● **What you have to do**:
Read the lines below. Copy out any that hold the string "างชาต".

(Source data Opens)

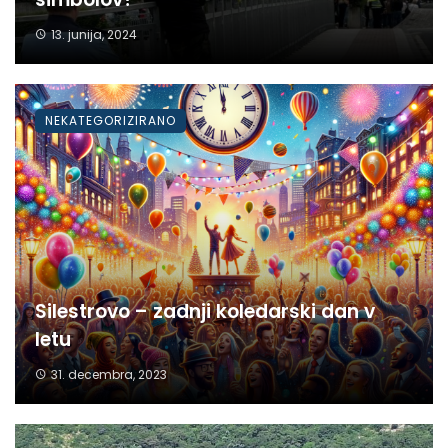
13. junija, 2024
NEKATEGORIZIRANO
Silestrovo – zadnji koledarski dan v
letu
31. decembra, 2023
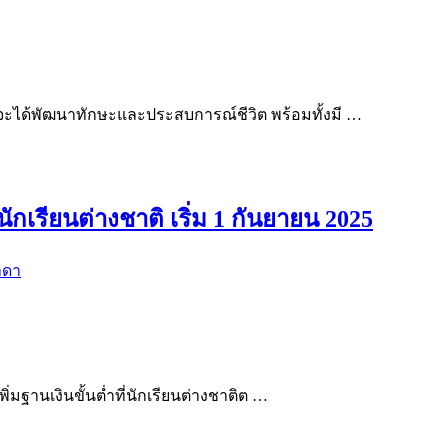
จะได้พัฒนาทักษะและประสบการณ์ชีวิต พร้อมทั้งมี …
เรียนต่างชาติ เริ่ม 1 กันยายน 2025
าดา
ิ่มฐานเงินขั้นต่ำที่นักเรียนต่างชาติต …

(Source data Closes)
(Source data Opens)

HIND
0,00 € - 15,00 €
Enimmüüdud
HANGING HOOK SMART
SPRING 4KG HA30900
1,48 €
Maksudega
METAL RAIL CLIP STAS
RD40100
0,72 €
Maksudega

(Source data Closes)

● **Task response**:
เรียนต่างชาติ เริ่ม 1 กันยายน 2025
ิ่มฐานเงินขั้นต่ำที่นักเรียนต่างชาติต …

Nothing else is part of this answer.